I just read George Logan's review of the stage production Sordid Lives playing at Theatre Knoxville Downtown (TKD). ["Trash to Treasure," May 29, 2014] While it was exciting to see an entire four-column page of your paper devoted to Sordid Lives, as a theater professional, I am frustrated by what was offered up being called a review.

The point of a review is to provide an opinion on whether a production achieves what it set out to, thereby allowing potential audience to make an informed decision on whether or not to attend. In this process, the reviewer examines the various elements of a show—performances, direction, production—and offers a critique on the success of those elements, relative to perceived intent.

Instead, what was written was basically a synopsis of the plot peppered with parenthetical mentions of a handful of a few performers. Passing "played by" acknowledgments can be found by reading a program.

Mr. Logan did manage to give one full sentence of ink to the quality of the performance of Carol Goans, but the remainder of the paragraph was devoted to her biography and a positive nod to Gary Mullins in his role. Why not tell us why Mr. Mullins "takes the crown"?

Similarly, you say you prefer TKD's production to the film. That is fantastic. Now, tell us why. When something works, tell us why. When something doesn't work, tell us why. By all accounts, I understand the show is very entertaining. Tell us why. It would be far more useful information to audiences than a plot synopsis and the author's feud with Stacey Campfield; items better suited to feature stories and advertorials.

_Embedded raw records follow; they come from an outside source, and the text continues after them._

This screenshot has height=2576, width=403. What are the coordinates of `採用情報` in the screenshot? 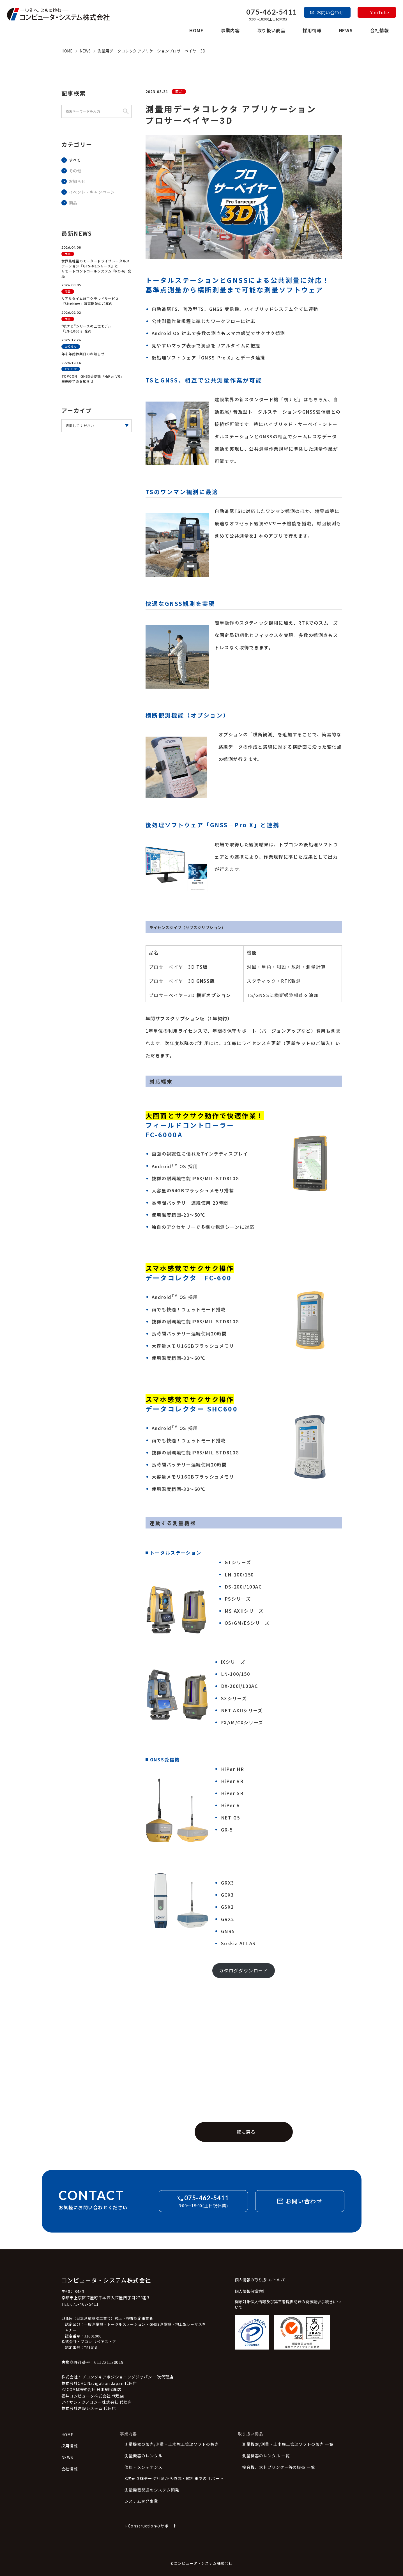 It's located at (312, 30).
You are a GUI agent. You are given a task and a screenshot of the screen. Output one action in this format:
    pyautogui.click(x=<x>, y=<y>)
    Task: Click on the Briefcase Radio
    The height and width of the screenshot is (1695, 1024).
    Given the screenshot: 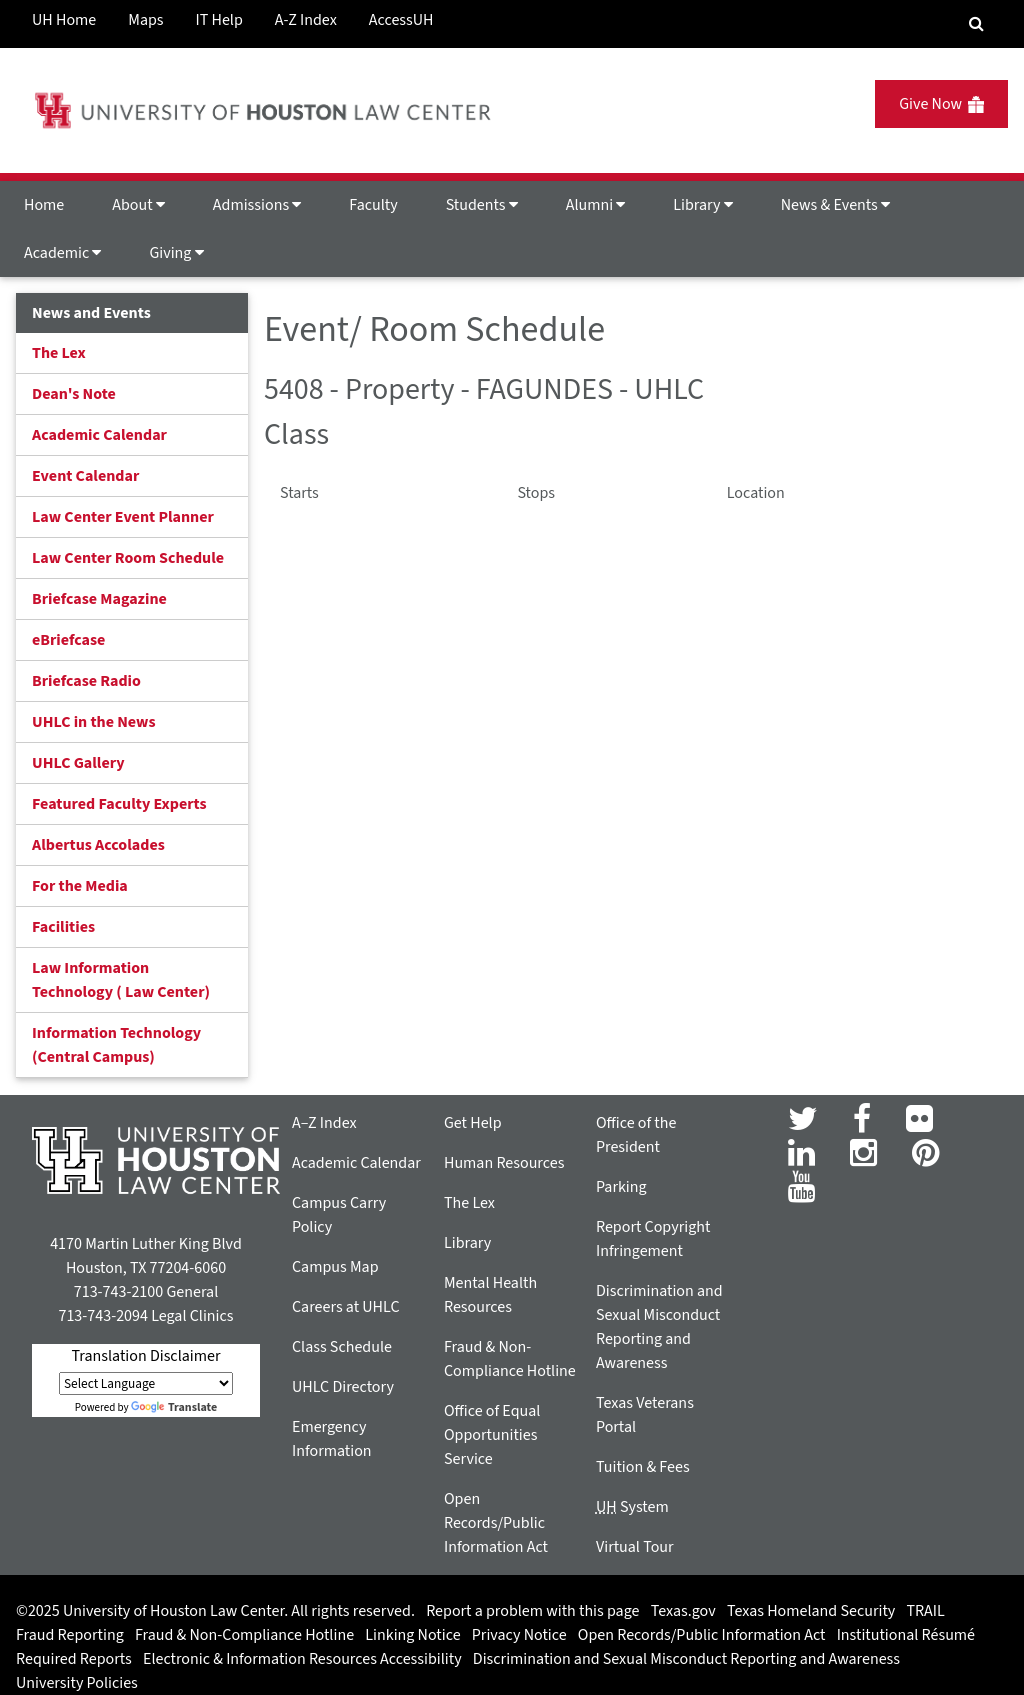 What is the action you would take?
    pyautogui.click(x=86, y=681)
     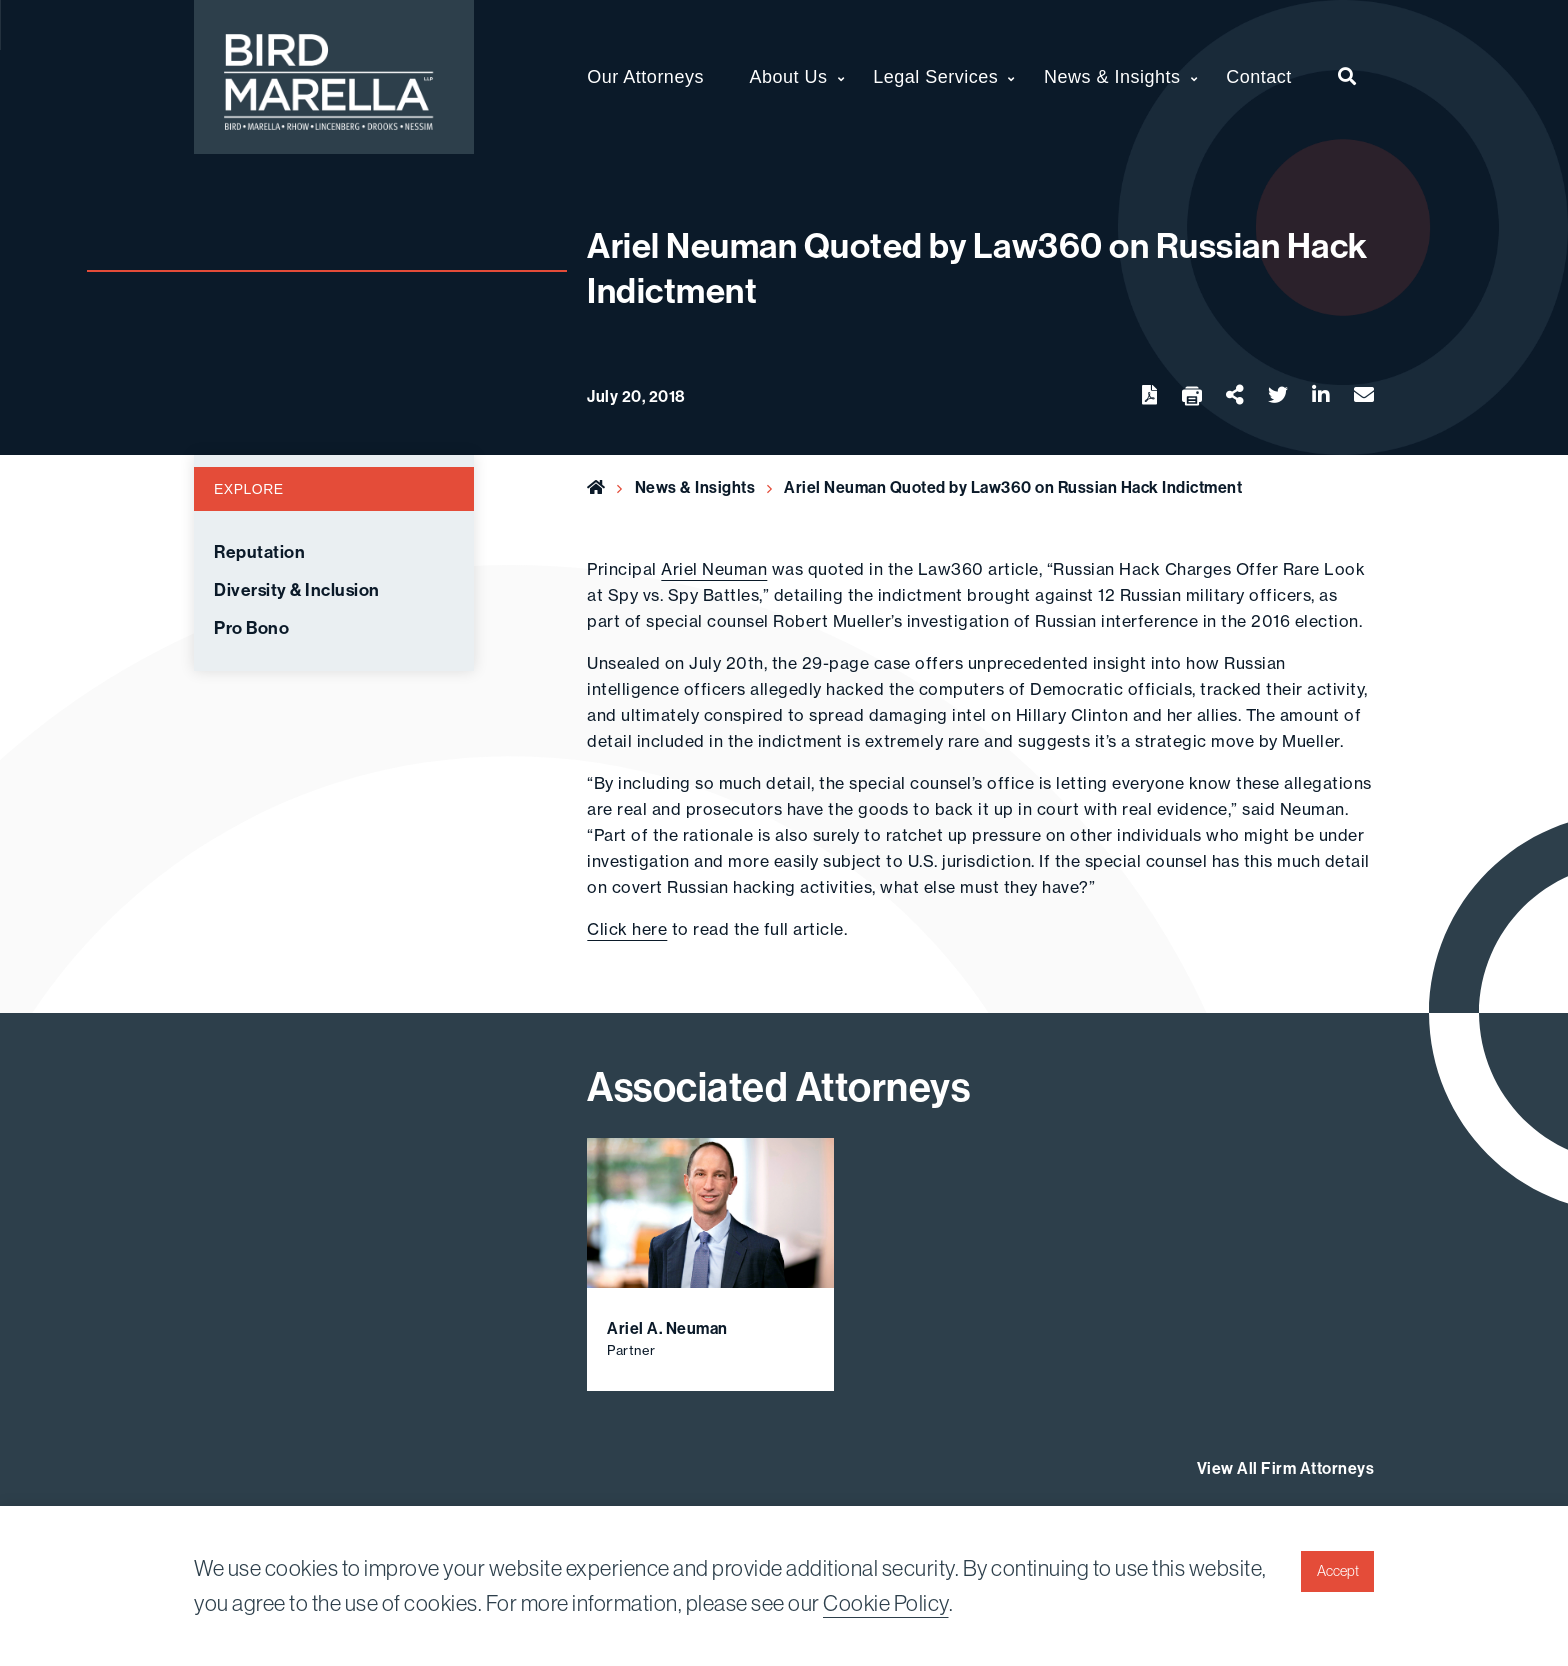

Where is mention of director Jim Richardson's efforts to capture the tone of the humor or the honesty of characterizations? Were, in your opinion, those efforts successful? Why or why not? Where is there mention of costumes or scenic elements used in capturing the world of the play?

I can only assume that your focus on the script and dialogue is because you are a writer by profession. But, contrary to popular belief, scripts are not literature. At least they're not written to be (not even Shakespeare). Scripts are written to be performed. To be given life and breath by theater artists who are creating an experience. A reviewer's task is to deconstruct what has been put immediately before him in the specific production of which he is writing and provide an overall assessment of experience.

I have been a member of the Knoxville theater community (even while freelancing around the country in the early part of my career) for 30 years, the last 15 of which have been as managing artistic director at Oak Ridge Playhouse. I offer this as evidence that I have some background to speak from.

Full disclosure, I am a friend and colleague of Mr. Richardson, as well as several cast members, but am in no way connected with the production or TKD. This response is not written as a rebuttal, defense, or comment on the production.

While I appreciate the efforts of Metro Pulse to give space to a review of locally produced theater (something that is sorely lacking in the Knoxville area press), I urge you to use that space to truly inform audiences not just on plays, but on Theater.